• HOW TO COMPLETE THIS TASK: Find the string "pôle" in the records. Copy each line that has it.

• RECORDS TO PROCESS:
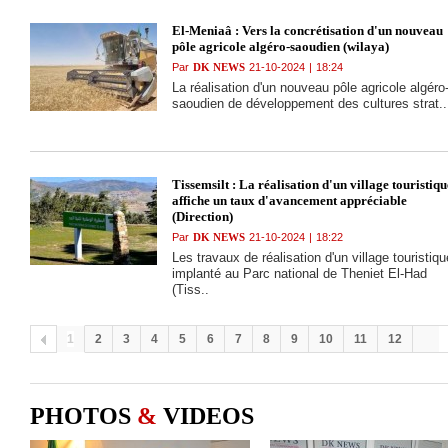
El-Meniaâ : Vers la concrétisation d'un nouveau
pôle agricole algéro-saoudien (wilaya)
Par
DK NEWS
21-10-2024
|
18:24
La réalisation d'un nouveau pôle agricole algéro
saoudien de développement des cultures strat..
Tissemsilt : La réalisation d'un village touristiqu
affiche un taux d'avancement appréciable
(Direction)
Par
DK NEWS
21-10-2024
|
18:22
Les travaux de réalisation d'un village touristiqu
implanté au Parc national de Theniet El-Had
(Tiss..
1
2
3
4
5
6
7
8
9
10
11
12
PHOTOS
&
VIDEOS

• RESULT BELOW:
pôle agricole algéro-saoudien (wilaya)
La réalisation d'un nouveau pôle agricole algéro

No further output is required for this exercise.